### YOUR GOAL
Filter the lines below, copying only those with the string "Οσίου".

Start of WORKING DATA

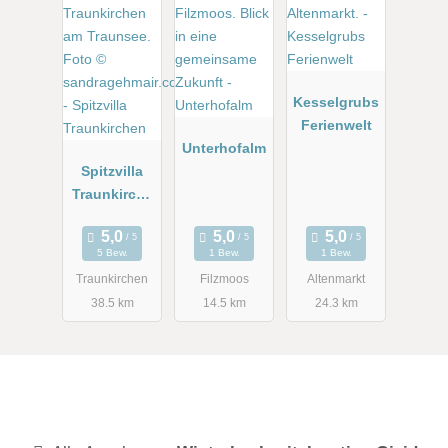
Kesselgrubs
Ferienwelt
Unterhofalm
Spitzvilla
Traunkirche
n
5 Bew.
1 Bew.
1 Bew.
Traunkirchen
Filzmoos
Altenmarkt
38.5 km
14.5 km
24.3 km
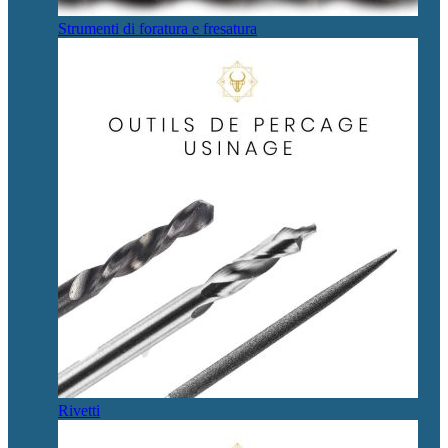
Strumenti di foratura e fresatura
Rivetti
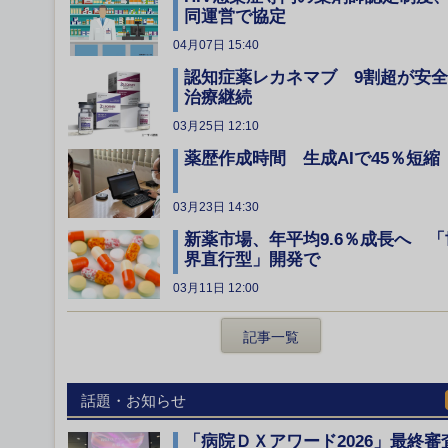
同運営で協定
04月07日 15:40
認知症薬レカネマブ 9割超が安
治療継続
03月25日 12:10
薬歴作成時間 生成AIで45％短縮
03月23日 14:30
新薬市場、年平均9.6％成長へ 「
界直行型」開発で
03月11日 12:00
記事一覧
話題・お知らせ
「病院ＤＸアワード2026」最終審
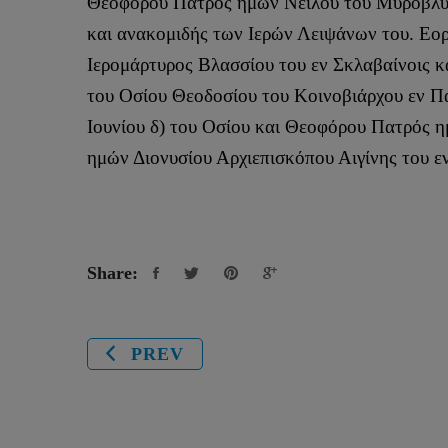
Θεοφόρου Πατρός ημών Νείλου του Μυροβλύτου
και ανακομιδής των Ιερών Λειψάνων του. Εορ
Ιερομάρτυρος Βλασσίου του εν Σκλαβαίνοις 
του Οσίου Θεοδοσίου του Κοινοβιάρχου εν Π
Ιουνίου δ) του Οσίου και Θεοφόρου Πατρός η
ημών Διονυσίου Αρχιεπισκόπου Αιγίνης του ε
Share:
PREV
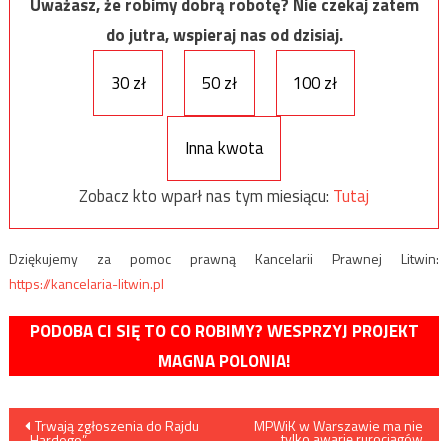
Uważasz, że robimy dobrą robotę? Nie czekaj zatem
do jutra, wspieraj nas od dzisiaj.
30 zł
50 zł
100 zł
Inna kwota
Zobacz kto wparł nas tym miesiącu:
Tutaj
Dziękujemy za pomoc prawną Kancelarii Prawnej Litwin:
https://kancelaria-litwin.pl
PODOBA CI SIĘ TO CO ROBIMY? WESPRZYJ PROJEKT
MAGNA POLONIA!
Nawigacja
Trwają zgłoszenia do Rajdu
MPWiK w Warszawie ma nie
tylko awarię rurociągów
„Hardego”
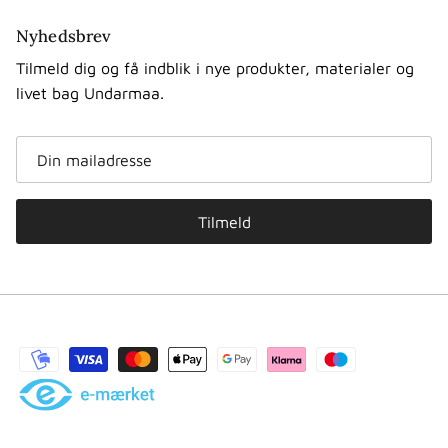
Nyhedsbrev
Tilmeld dig og få indblik i nye produkter, materialer og
livet bag Undarmaa.
Tilmeld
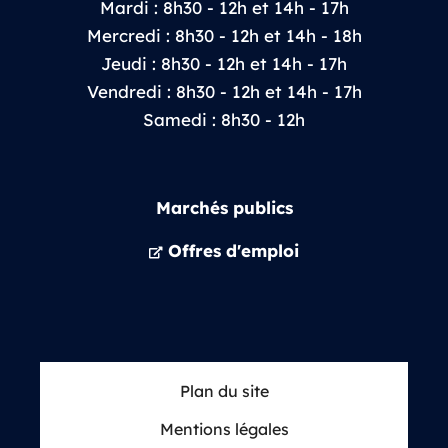
Mardi : 8h30 - 12h et 14h - 17h
Mercredi : 8h30 - 12h et 14h - 18h
Jeudi : 8h30 - 12h et 14h - 17h
Vendredi : 8h30 - 12h et 14h - 17h
Samedi : 8h30 - 12h
Marchés publics
Offres d'emploi
Plan du site
Mentions légales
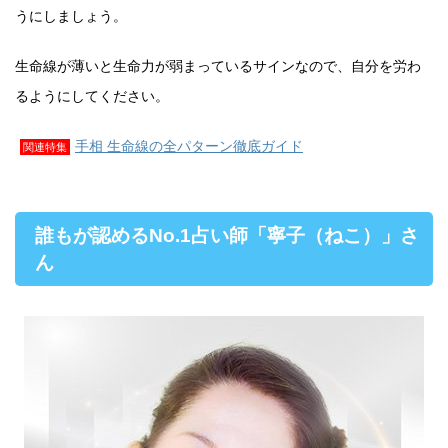
うにしましょう。
生命線が薄いと生命力が弱まっているサインなので、自分を労わ
るようにしてください。
手相 生命線の全パターン徹底ガイド
関連特集
誰もが認めるNo.1占い師「寧子（ねこ）」さ
ん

End of WORKING DATA

### EXERCISE SOLUTION
του Οσίου Θεοδοσίου του Κοινοβιάρχου εν Π
Ιουνίου δ) του Οσίου και Θεοφόρου Πατρός η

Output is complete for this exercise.